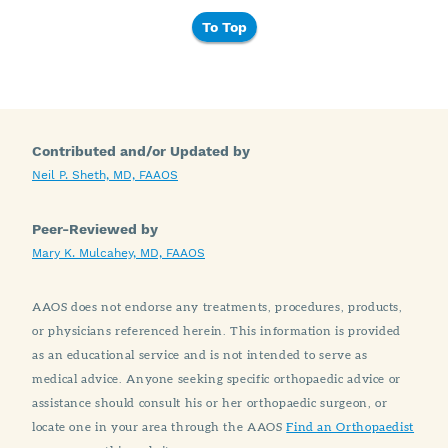
To Top
Contributed and/or Updated by
Neil P. Sheth, MD, FAAOS
Peer-Reviewed by
Mary K. Mulcahey, MD, FAAOS
AAOS does not endorse any treatments, procedures, products,
or physicians referenced herein. This information is provided
as an educational service and is not intended to serve as
medical advice. Anyone seeking specific orthopaedic advice or
assistance should consult his or her orthopaedic surgeon, or
locate one in your area through the AAOS
Find an Orthopaedist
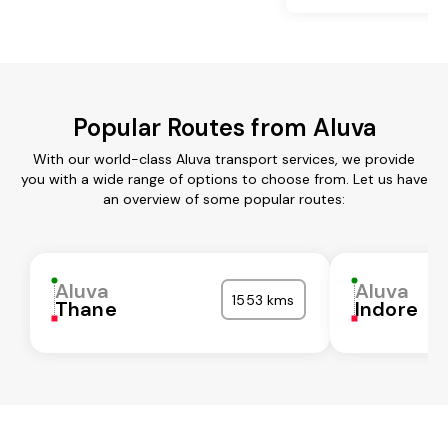
Popular Routes from Aluva
With our world-class Aluva transport services, we provide
you with a wide range of options to choose from. Let us have
an overview of some popular routes:
Aluva
Aluva
1553 kms
Thane
Indore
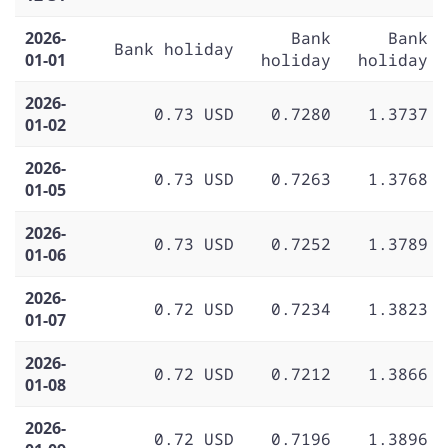
2026-
Bank
Bank
Bank holiday
01-01
holiday
holiday
2026-
0.73 USD
0.7280
1.3737
01-02
2026-
0.73 USD
0.7263
1.3768
01-05
2026-
0.73 USD
0.7252
1.3789
01-06
2026-
0.72 USD
0.7234
1.3823
01-07
2026-
0.72 USD
0.7212
1.3866
01-08
2026-
0.72 USD
0.7196
1.3896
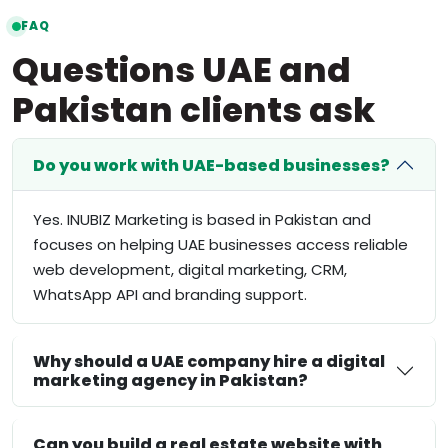
FAQ
Questions UAE and
Pakistan clients ask
Do you work with UAE-based businesses?
Yes. INUBIZ Marketing is based in Pakistan and
focuses on helping UAE businesses access reliable
web development, digital marketing, CRM,
WhatsApp API and branding support.
Why should a UAE company hire a digital
marketing agency in Pakistan?
Can you build a real estate website with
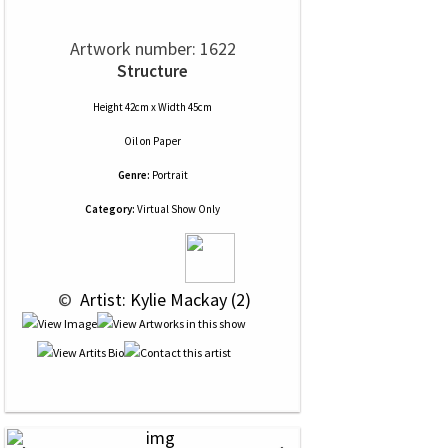
Artwork number: 1622
Structure
Height 42cm x Width 45cm
Oil
on
Paper
Genre:
Portrait
Category:
Virtual Show Only
 © 
 Artist: Kylie Mackay (2)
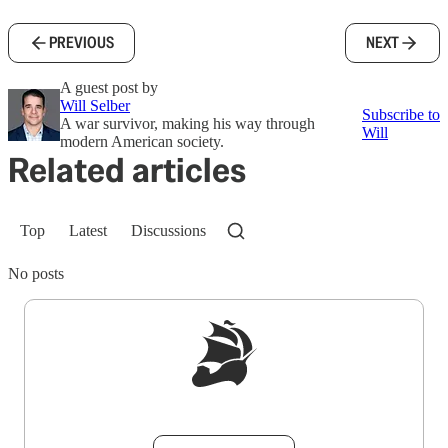
PREVIOUS
NEXT
A guest post by
Will Selber
Subscribe to
A war survivor, making his way through
Will
modern American society.
Related articles
Top
Latest
Discussions
No posts
Sign up to get a FREE daily dose of sanity in
your inbox.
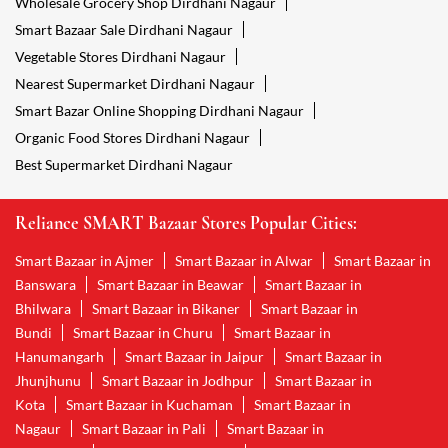
Wholesale Grocery Shop Dirdhani Nagaur
Smart Bazaar Sale Dirdhani Nagaur
Vegetable Stores Dirdhani Nagaur
Nearest Supermarket Dirdhani Nagaur
Smart Bazar Online Shopping Dirdhani Nagaur
Organic Food Stores Dirdhani Nagaur
Best Supermarket Dirdhani Nagaur
Reliance SMART Bazaar Stores Popular Cities:
Smart Bazaar in Ajmer
Smart Bazaar in Alwar
Smart Bazaar in
Banswara
Smart Bazaar in Beawar
Smart Bazaar in
Bhilwara
Smart Bazaar in Bikaner
Smart Bazaar in
Bundi
Smart Bazaar in Churu
Smart Bazaar in
Hanumangarh
Smart Bazaar in Jaipur
Smart Bazaar in
Jhunjhunu
Smart Bazaar in Jodhpur
Smart Bazaar in
Kota
Smart Bazaar in Kuchaman
Smart Bazaar in
Nagaur
Smart Bazaar in Pali
Smart Bazaar in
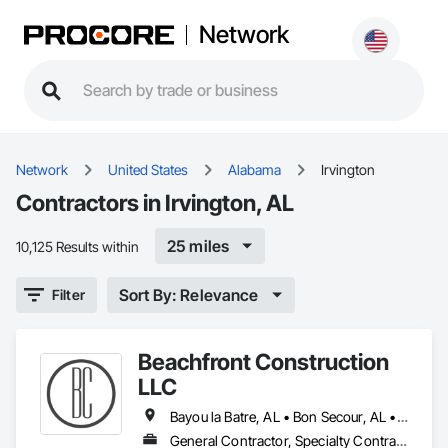
Network
Network
United States
Alabama
Irvington
Contractors in Irvington, AL
25 miles
10,125 Results within
Sort By: Relevance
Filter
Beachfront Construction
LLC
Bayou la Batre, AL • Bon Secour, AL • Chickasaw, AL • Daphne, AL • Dauphin Island, AL • Elberta, AL • Fairhope, AL • Foley, AL • Grand Bay, AL • Gulf Breeze, FL • Gulf Shores, AL • Irvington, AL • Lillian, AL • Loxley, AL • Magnolia Springs, AL • Milton, FL • Mobile, AL • Orange Beach, AL • Pensacola, FL • Perdido Beach, AL • Robertsdale, AL • Saraland, AL • Satsuma, AL • Seminole, FL • Semmes, AL • Summerdale, AL
General Contractor, Specialty Contractor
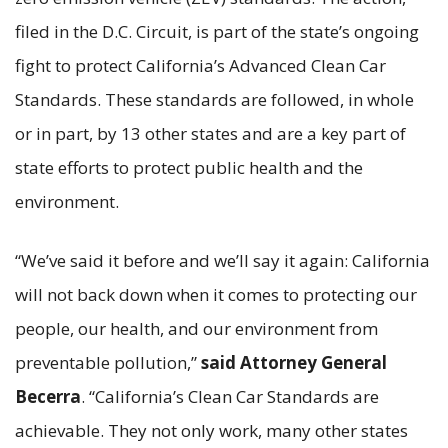
filed in the D.C. Circuit, is part of the state’s ongoing
fight to protect California’s Advanced Clean Car
Standards. These standards are followed, in whole
or in part, by 13 other states and are a key part of
state efforts to protect public health and the
environment.
“We’ve said it before and we’ll say it again: California
will not back down when it comes to protecting our
people, our health, and our environment from
preventable pollution,”
said Attorney General
Becerra
. “California’s Clean Car Standards are
achievable. They not only work, many other states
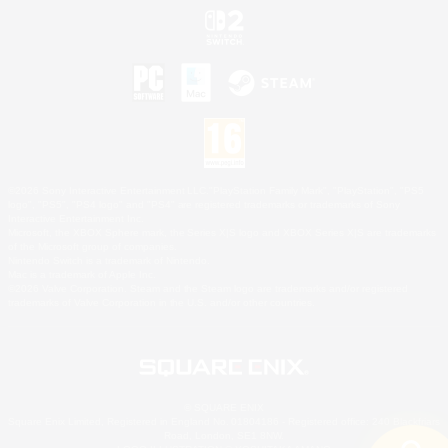
©2026 Sony Interactive Entertainment LLC."PlayStation Family Mark", "PlayStation", "PS5
logo", "PS5", "PS4 logo" and "PS4" are registered trademarks or trademarks of Sony
Interactive Entertainment Inc.
Microsoft, the XBOX Sphere mark, the Series X|S logo and XBOX Series X|S are trademarks
of the Microsoft group of companies.
Nintendo Switch is a trademark of Nintendo.
Mac is a trademark of Apple Inc.
©2026 Valve Corporation. Steam and the Steam logo are trademarks and/or registered
trademarks of Valve Corporation in the U.S. and/or other countries.
© SQUARE ENIX
Square Enix Limited, Registered in England No. 01804186 - Registered office: 240 Blackfriars
Road, London, SE1 8NW.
=-=-=-=-=
Retype every entry above exactly and, please, skip the pictures.

Written answer
To Top
Contributed and/or Updated by
Neil P. Sheth, MD, FAAOS
Peer-Reviewed by
Mary K. Mulcahey, MD, FAAOS
AAOS does not endorse any treatments, procedures, products,
or physicians referenced herein. This information is provided
as an educational service and is not intended to serve as
medical advice. Anyone seeking specific orthopaedic advice or
assistance should consult his or her orthopaedic surgeon, or
locate one in your area through the AAOS
Find an Orthopaedist
Popular Routes from Aluva
With our world-class Aluva transport services, we provide
you with a wide range of options to choose from. Let us have
an overview of some popular routes:
Aluva
Aluva
1553 kms
Thane
Indore
2026-
Bank
Bank
Bank holiday
01-01
holiday
holiday
2026-
0.73 USD
0.7280
1.3737
01-02
2026-
0.73 USD
0.7263
1.3768
01-05
2026-
0.73 USD
0.7252
1.3789
01-06
2026-
0.72 USD
0.7234
1.3823
01-07
2026-
0.72 USD
0.7212
1.3866
01-08
2026-
0.72 USD
0.7196
1.3896
FAQ
Questions UAE and
Pakistan clients ask
Do you work with UAE-based businesses?
Yes. INUBIZ Marketing is based in Pakistan and
focuses on helping UAE businesses access reliable
web development, digital marketing, CRM,
WhatsApp API and branding support.
Why should a UAE company hire a digital
marketing agency in Pakistan?
Can you build a real estate website with
Artwork number: 1622
Structure
Height 42cm x Width 45cm
Oil
on
Paper
Genre:
Portrait
Category:
Virtual Show Only
 © 
 Artist: Kylie Mackay (2)
PREVIOUS
NEXT
A guest post by
Will Selber
Subscribe to
A war survivor, making his way through
Will
modern American society.
Related articles
Top
Latest
Discussions
No posts
Sign up to get a FREE daily dose of sanity in
your inbox.
Wholesale Grocery Shop Dirdhani Nagaur
Smart Bazaar Sale Dirdhani Nagaur
Vegetable Stores Dirdhani Nagaur
Nearest Supermarket Dirdhani Nagaur
Smart Bazar Online Shopping Dirdhani Nagaur
Organic Food Stores Dirdhani Nagaur
Best Supermarket Dirdhani Nagaur
Reliance SMART Bazaar Stores Popular Cities:
Smart Bazaar in Ajmer
Smart Bazaar in Alwar
Smart Bazaar in
Banswara
Smart Bazaar in Beawar
Smart Bazaar in
Bhilwara
Smart Bazaar in Bikaner
Smart Bazaar in
Bundi
Smart Bazaar in Churu
Smart Bazaar in
Hanumangarh
Smart Bazaar in Jaipur
Smart Bazaar in
Jhunjhunu
Smart Bazaar in Jodhpur
Smart Bazaar in
Kota
Smart Bazaar in Kuchaman
Smart Bazaar in
Nagaur
Smart Bazaar in Pali
Smart Bazaar in
Network
Network
United States
Alabama
Irvington
Contractors in Irvington, AL
25 miles
10,125 Results within
Sort By: Relevance
Filter
Beachfront Construction
LLC
Bayou la Batre, AL • Bon Secour, AL • Chickasaw, AL • Daphne, AL • Dauphin Island, AL • Elberta, AL • Fairhope, AL • Foley, AL • Grand Bay, AL • Gulf Breeze, FL • Gulf Shores, AL • Irvington, AL • Lillian, AL • Loxley, AL • Magnolia Springs, AL • Milton, FL • Mobile, AL • Orange Beach, AL • Pensacola, FL • Perdido Beach, AL • Robertsdale, AL • Saraland, AL • Satsuma, AL • Seminole, FL • Semmes, AL • Summerdale, AL
General Contractor, Specialty Contractor
filed in the D.C. Circuit, is part of the state’s ongoing
fight to protect California’s Advanced Clean Car
Standards. These standards are followed, in whole
or in part, by 13 other states and are a key part of
state efforts to protect public health and the
environment.
“We’ve said it before and we’ll say it again: California
will not back down when it comes to protecting our
people, our health, and our environment from
preventable pollution,”
said Attorney General
Becerra
. “California’s Clean Car Standards are
achievable. They not only work, many other states
©2026 Sony Interactive Entertainment LLC."PlayStation Family Mark", "PlayStation", "PS5
logo", "PS5", "PS4 logo" and "PS4" are registered trademarks or trademarks of Sony
Interactive Entertainment Inc.
Microsoft, the XBOX Sphere mark, the Series X|S logo and XBOX Series X|S are trademarks
of the Microsoft group of companies.
Nintendo Switch is a trademark of Nintendo.
Mac is a trademark of Apple Inc.
©2026 Valve Corporation. Steam and the Steam logo are trademarks and/or registered
trademarks of Valve Corporation in the U.S. and/or other countries.
© SQUARE ENIX
Square Enix Limited, Registered in England No. 01804186 - Registered office: 240 Blackfriars
Road, London, SE1 8NW.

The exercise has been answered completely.